What is a Brow Lift?

As we age, the skin of the forehead can begin to sag, resulting in low, heavy brows and deep sideways lines or vertical lines between the brows (the elevens). A brow lift, also known as a forehead lift, tightens the tissues on the forehead to create a more youthful contour to the forehead, upper eyelids, and eyebrows.

Who is a Candidate?

People who have sagging or low eyebrows that create a sad, tired, or grumpy appearance, or those with deep lines and hyperactive muscles are good candidates for brow lift surgery. During a consultation with Dr. Sweat, it will be determined if you are a good candidate, and you can discuss your desired surgery outcomes and go over any questions you may have.

The Procedure

There are three different techniques that can be used to perform a brow lift procedure. These include the open brow lift, endoscopic brow lift, and limited incision brow lift.

Open Brow Lift

During an open brow lift, an incision will be made along the forehead around the hairline or in the creases of the forehead. Muscles will be loosened or removed, and excess skin will be removed. The incision is most often hidden in the anterior hairline.

Endoscopic Brow Lift

During an endoscopic brow lift, a long thin tube with a camera attached at the end (endoscope) will be inserted through small incisions in the scalp. This tool allows the surgeon to work on internal structures of the forehead without creating large incisions and is more appropriate for those with hyperactive muscles than excess skin.
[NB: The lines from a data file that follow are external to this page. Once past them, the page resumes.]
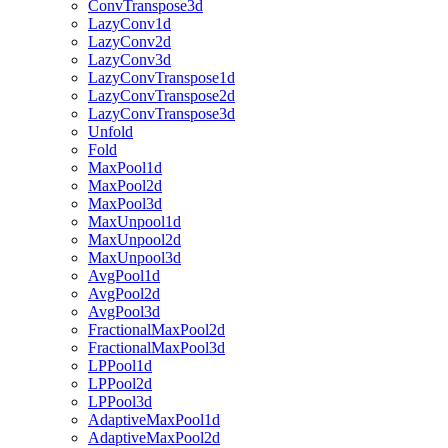
ConvTranspose3d
LazyConv1d
LazyConv2d
LazyConv3d
LazyConvTranspose1d
LazyConvTranspose2d
LazyConvTranspose3d
Unfold
Fold
MaxPool1d
MaxPool2d
MaxPool3d
MaxUnpool1d
MaxUnpool2d
MaxUnpool3d
AvgPool1d
AvgPool2d
AvgPool3d
FractionalMaxPool2d
FractionalMaxPool3d
LPPool1d
LPPool2d
LPPool3d
AdaptiveMaxPool1d
AdaptiveMaxPool2d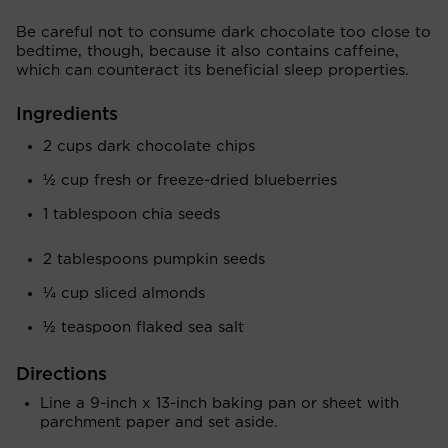
Be careful not to consume dark chocolate too close to
bedtime, though, because it also contains caffeine,
which can counteract its beneficial sleep properties.
Ingredients
2 cups dark chocolate chips
½ cup fresh or freeze-dried blueberries
1 tablespoon chia seeds
2 tablespoons pumpkin seeds
¼ cup sliced almonds
½ teaspoon flaked sea salt
Directions
Line a 9-inch x 13-inch baking pan or sheet with
parchment paper and set aside.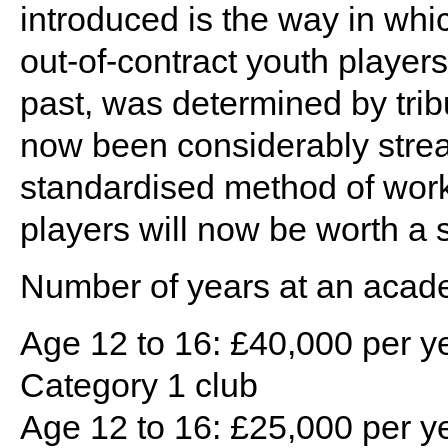
introduced is the way in whic
out-of-contract youth players
past, was determined by trib
now been considerably strea
standardised method of work
players will now be worth a s
Number of years at an acad
Age 12 to 16: £40,000 per ye
Category 1 club
Age 12 to 16: £25,000 per ye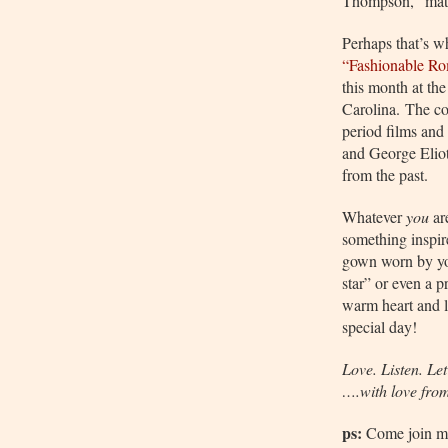
Thompson, “mater
Perhaps that’s w
“Fashionable R
this month at th
Carolina.
The co
period films and
and George Eliot
from the past.
Whatever
you
ar
something inspir
gown worn by 
star” or even a 
warm heart and l
special day!
Love. Listen. Let
….with love fro
ps:
Come join m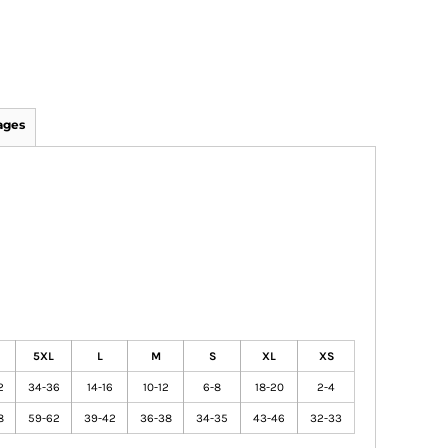
ages
5XL
L
M
S
XL
XS
2
34-36
14-16
10-12
6-8
18-20
2-4
8
59-62
39-42
36-38
34-35
43-46
32-33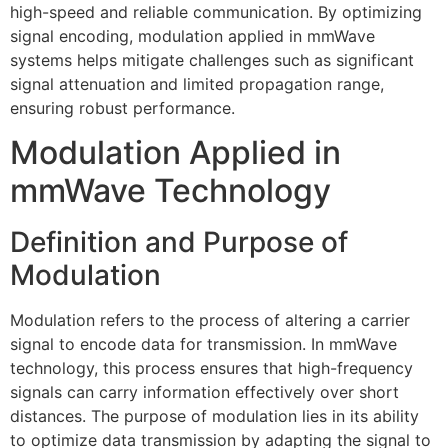
high-speed and reliable communication. By optimizing
signal encoding, modulation applied in mmWave
systems helps mitigate challenges such as significant
signal attenuation and limited propagation range,
ensuring robust performance.
Modulation Applied in
mmWave Technology
Definition and Purpose of
Modulation
Modulation refers to the process of altering a carrier
signal to encode data for transmission. In mmWave
technology, this process ensures that high-frequency
signals can carry information effectively over short
distances. The purpose of modulation lies in its ability
to optimize data transmission by adapting the signal to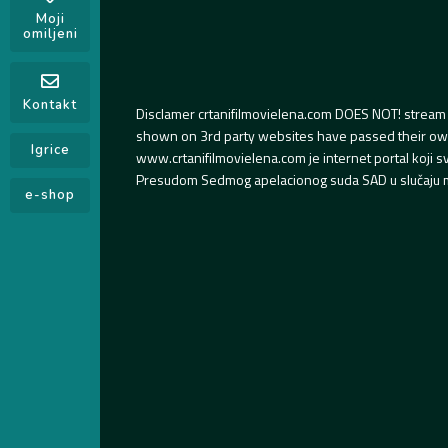
Moji
omiljeni
Kontakt
Disclamer crtanifilmovielena.com DOES NOT! stream 
shown on 3rd party websites have passed their own s
Igrice
www.crtanifilmovielena.com je internet portal koji 
Presudom Sedmog apelacionog suda SAD u slučaju m
e-shop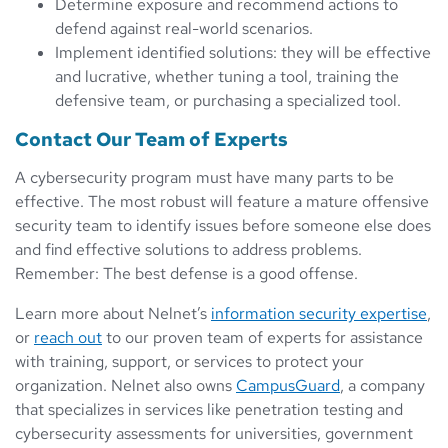
Determine exposure and recommend actions to
defend against real-world scenarios.
Implement identified solutions: they will be effective
and lucrative, whether tuning a tool, training the
defensive team, or purchasing a specialized tool.
Contact Our Team of Experts
A cybersecurity program must have many parts to be
effective. The most robust will feature a mature offensive
security team to identify issues before someone else does
and find effective solutions to address problems.
Remember: The best defense is a good offense.
Learn more about Nelnet’s
information security expertise
,
or
reach out
to our proven team of experts for assistance
with training, support, or services to protect your
organization. Nelnet also owns
CampusGuard
, a company
that specializes in services like penetration testing and
cybersecurity assessments for universities, government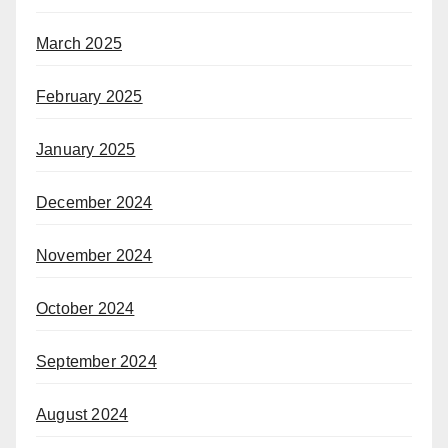
March 2025
February 2025
January 2025
December 2024
November 2024
October 2024
September 2024
August 2024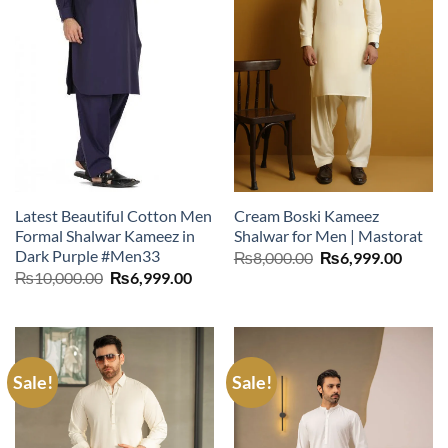
Latest Beautiful Cotton Men
Cream Boski Kameez
Formal Shalwar Kameez in
Shalwar for Men | Mastorat
Dark Purple #Men33
Original
Curre
₨
8,000.00
₨
6,999.00
price
price
Original
Current
₨
10,000.00
₨
6,999.00
was:
is:
price
price
₨8,000.00.
₨6,99
was:
is:
₨10,000.00.
₨6,999.00.
Sale!
Sale!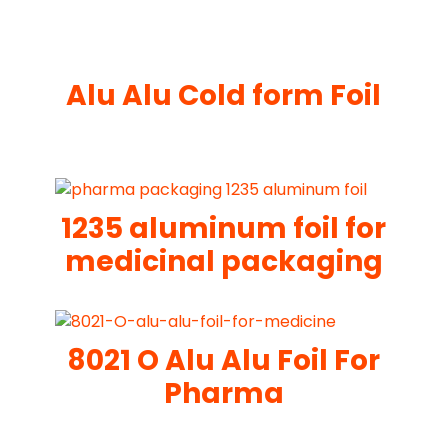
Alu Alu Cold form Foil
1235 aluminum foil for
medicinal packaging
8021 O Alu Alu Foil For
Pharma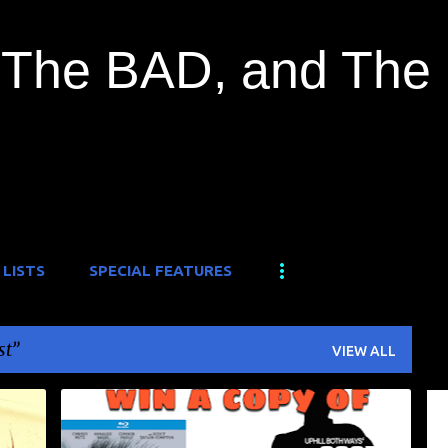
Skip to main content
The BAD, and The
 LISTS
SPECIAL FEATURES
st
VIEW ALL
CONTEST
FREE GIVEAWAY
WELL GO USA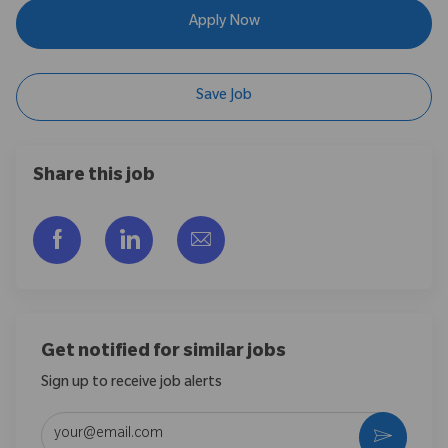
Apply Now
Save Job
Share this job
Share via Facebook
Share via LinkedIn
Share via email
Get notified for similar jobs
Sign up to receive job alerts
Enter Email address (Required)
Activate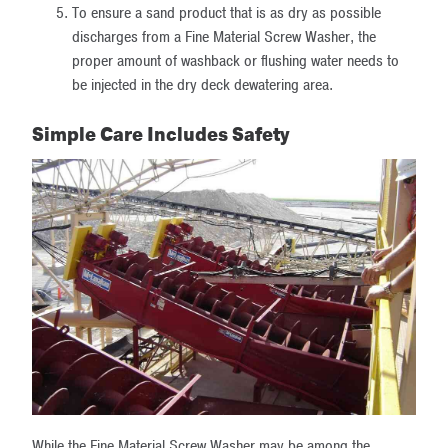
To ensure a sand product that is as dry as possible
discharges from a Fine Material Screw Washer, the
proper amount of washback or flushing water needs to
be injected in the dry deck dewatering area.
Simple Care Includes Safety
While the Fine Material Screw Washer may be among the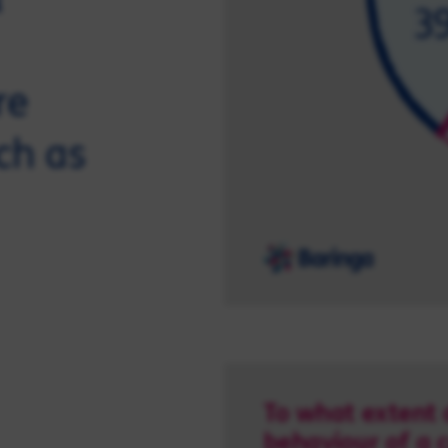
re
ch as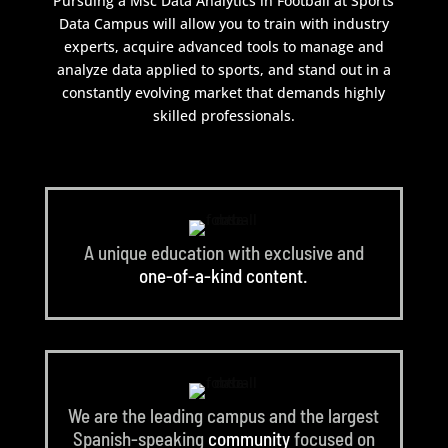
Pursuing a Msc Data Analytics in Football at Sports
Data Campus will allow you to train with industry
experts, acquire advanced tools to manage and
analyze data applied to sports, and stand out in a
constantly evolving market that demands highly
skilled professionals.
A unique education with exclusive and
one-of-a-kind content.
We are the leading campus and the largest
Spanish-speaking
community
focused on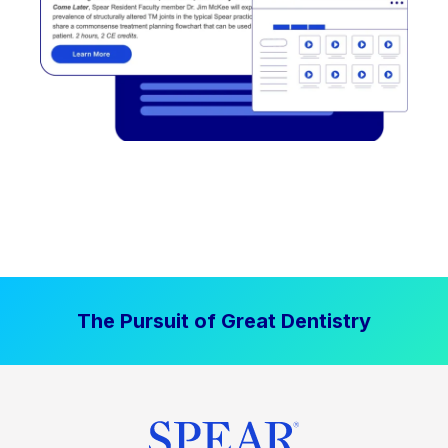
The Pursuit of Great Dentistry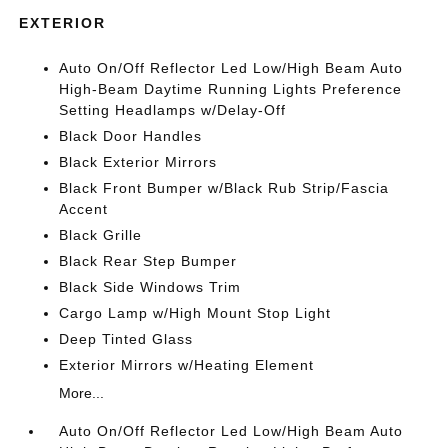
EXTERIOR
Auto On/Off Reflector Led Low/High Beam Auto
High-Beam Daytime Running Lights Preference
Setting Headlamps w/Delay-Off
Black Door Handles
Black Exterior Mirrors
Black Front Bumper w/Black Rub Strip/Fascia
Accent
Black Grille
Black Rear Step Bumper
Black Side Windows Trim
Cargo Lamp w/High Mount Stop Light
Deep Tinted Glass
Exterior Mirrors w/Heating Element
More...
Auto On/Off Reflector Led Low/High Beam Auto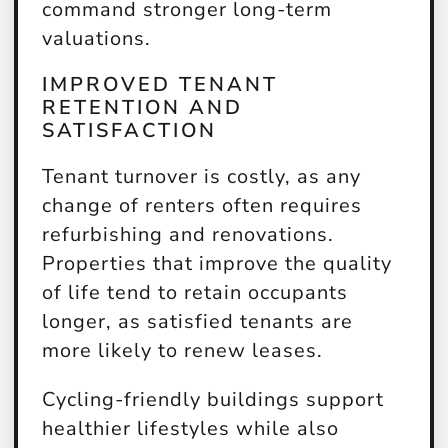
command stronger long-term
valuations.
IMPROVED TENANT
RETENTION AND
SATISFACTION
Tenant turnover is costly, as any
change of renters often requires
refurbishing and renovations.
Properties that improve the quality
of life tend to retain occupants
longer, as satisfied tenants are
more likely to renew leases.
Cycling-friendly buildings support
healthier lifestyles while also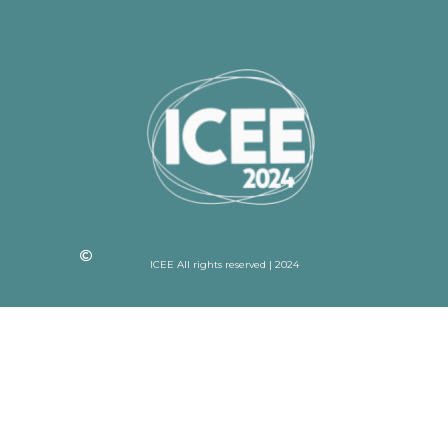
ICEE All rights reserved | 2024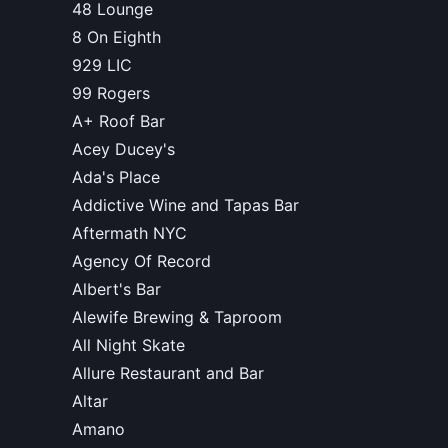
48 Lounge
8 On Eighth
929 LIC
99 Rogers
A+ Roof Bar
Acey Ducey's
Ada's Place
Addictive Wine and Tapas Bar
Aftermath NYC
Agency Of Record
Albert's Bar
Alewife Brewing & Taproom
All Night Skate
Allure Restaurant and Bar
Altar
Amano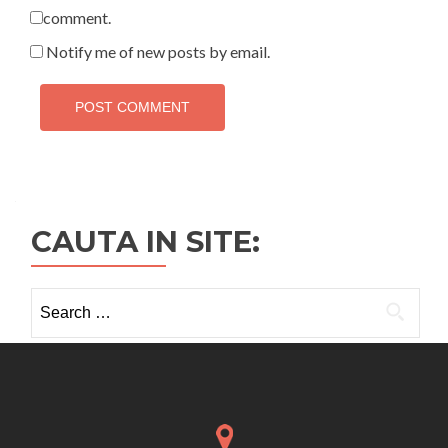
comment.
Notify me of new posts by email.
CAUTA IN SITE:
Search
for: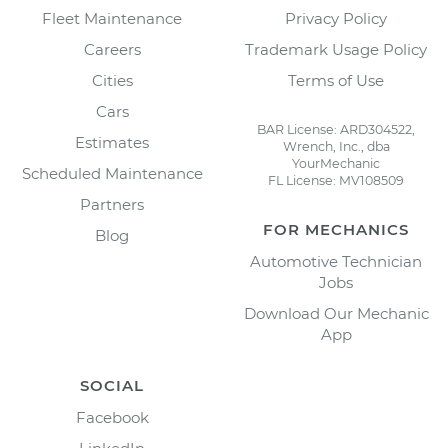
Fleet Maintenance
Privacy Policy
Careers
Trademark Usage Policy
Cities
Terms of Use
Cars
BAR License: ARD304522,
Estimates
Wrench, Inc., dba
YourMechanic
Scheduled Maintenance
FL License: MV108509
Partners
FOR MECHANICS
Blog
Automotive Technician
Jobs
Download Our Mechanic
App
SOCIAL
Facebook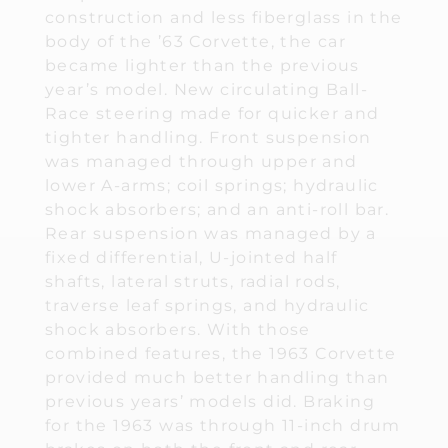
construction and less fiberglass in the
body of the ’63 Corvette, the car
became lighter than the previous
year’s model. New circulating Ball-
Race steering made for quicker and
tighter handling. Front suspension
was managed through upper and
lower A-arms; coil springs; hydraulic
shock absorbers; and an anti-roll bar.
Rear suspension was managed by a
fixed differential, U-jointed half
shafts, lateral struts, radial rods,
traverse leaf springs, and hydraulic
shock absorbers. With those
combined features, the 1963 Corvette
provided much better handling than
previous years’ models did. Braking
for the 1963 was through 11-inch drum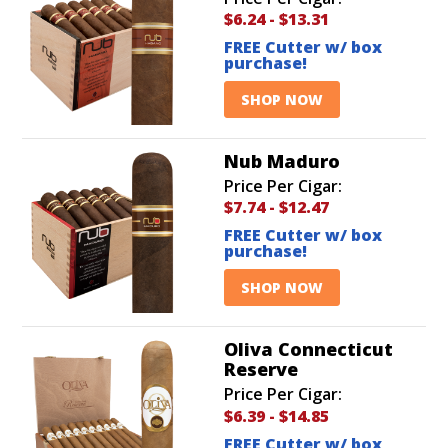
$6.24
-
$13.31
FREE Cutter w/ box
purchase!
SHOP NOW
Nub Maduro
Price Per Cigar:
$7.74
-
$12.47
FREE Cutter w/ box
purchase!
SHOP NOW
Oliva Connecticut
Reserve
Price Per Cigar:
$6.39
-
$14.85
FREE Cutter w/ box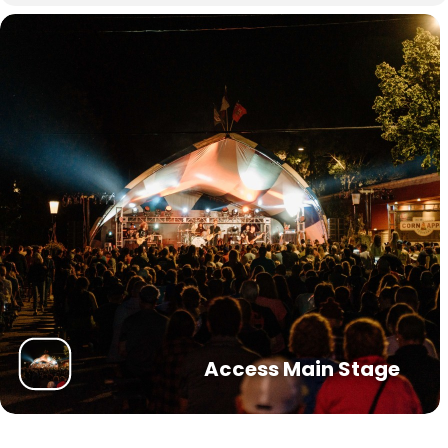
Access Main Stage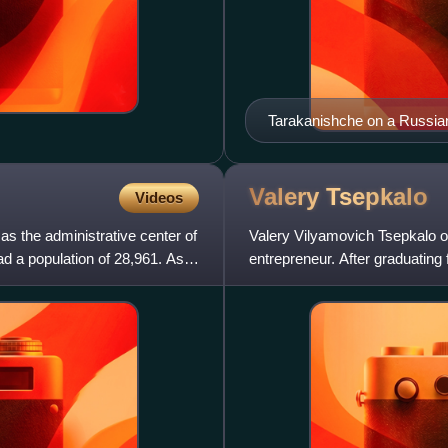
Tarakanishche on a Russia
Valery
Tsepkalo
Videos
as the administrative center of
Valery Vilyamovich Tsepkalo or
had a population of 28,961. As
entrepreneur. After graduating 
a doctoral degr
Limited Incision Technique

The limited incision brow lift is a hybrid of both procedures and is non-endoscopic with limited incisions. Scars are hidden in the hairline or brows in men with receding hairlines. This option is best to address wrinkles at the corners of the eyes.

The Results

After your brow lift, bruising, swelling, and numbness are common temporarily. Sutures will usually dissolve on their own. Many patients are able to return to work within a week but should avoid heavy lifting and straining for upwards of six weeks. Full recovery time can be discussed during your consultation with Dr. Sweat.